Under the hood, these metrics are obtained by:

  1. Cloning truncated versions of all specified repositories (or all repositories in a specified Github organizations) into temp directories
  2. Calculating a series of date ranges based on the temporal limits and frequency you've specified
  3. Using git log --numstat to get a count of the insertions and deletions made by each author during each date range

Please note that this package does not provide functionality for aggregation or analysis of the metrics extracted, instead the output is provided in a format suitable for use with tools such as polars, pandas, and pyspark.

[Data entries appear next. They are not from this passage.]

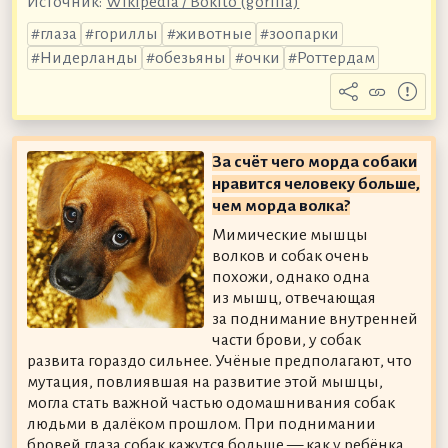
Источник:
Wikipedia / Bokito (gorilla)
глаза
гориллы
животные
зоопарки
Нидерланды
обезьяны
очки
Роттердам
За счёт чего морда собаки
нравится человеку больше,
чем морда волка?
Мимические мышцы
волков и собак очень
похожи, однако одна
из мышц, отвечающая
за поднимание внутренней
части брови, у собак
развита гораздо сильнее. Учёные предполагают, что
мутация, повлиявшая на развитие этой мышцы,
могла стать важной частью одомашнивания собак
людьми в далёком прошлом. При поднимании
бровей глаза собак кажутся больше — как у ребёнка,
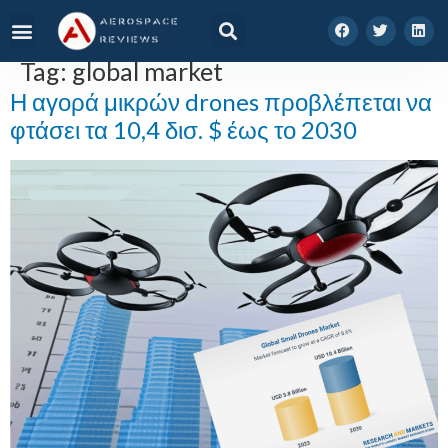
Tag:
global market
Η αγορά μικρών drones προβλέπεται να
φτάσει τα 10,4 δισ. $ έως το 2030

All stats obtained from this package will be unique when grouped by url + commit + author_name + file, and include the following fields:

  • url (str): The URL of the repository (provided because stats for multiple repositories can be obtained with one function call or command)
  • since (date|None): The start date for a pre-defined time period as determined by frequency and time range parameters provided by the user
  • before (date|None): The (non-inclusive) end date for a pre-defined time period as determined by frequency and time range parameters provided by the user
  • author_date (datetime.datetime|None): The date and time of the author's commit
  • author_name (str): The name of the author
  • commit (str): The abbreviated commit hash
  • file (str): The relative path of the modified file
  • insertions (int): The number of lines inserted in this commit (please note that this is always 0 for binary files)
  • deletions (int): The number of lines deleted in this commit (please note that this is always 0 for binary files)

Please note that:

  • The fields since and before are provided as a convenience for easy aggregation of stats, based on parameters provided by the user, but do not provide any additional information about the commit or file
  • All dates and times are expressed in coordinated universal time (UTC), as timezone-unaware datetime.datetime or datetime.date objects in python, and output in ISO 8601 format when written to CSV/TSV files and/or console output

Installation

You can install git-author-stats with pip:

pip3 install git-author-stats

Please note that you will need to specify the extra "github" in your pip install command if you want to extract stats from all repositories owned by a Github organization without needing to provide each repository URL explicitly:

pip3 install 'git-author-stats[github]'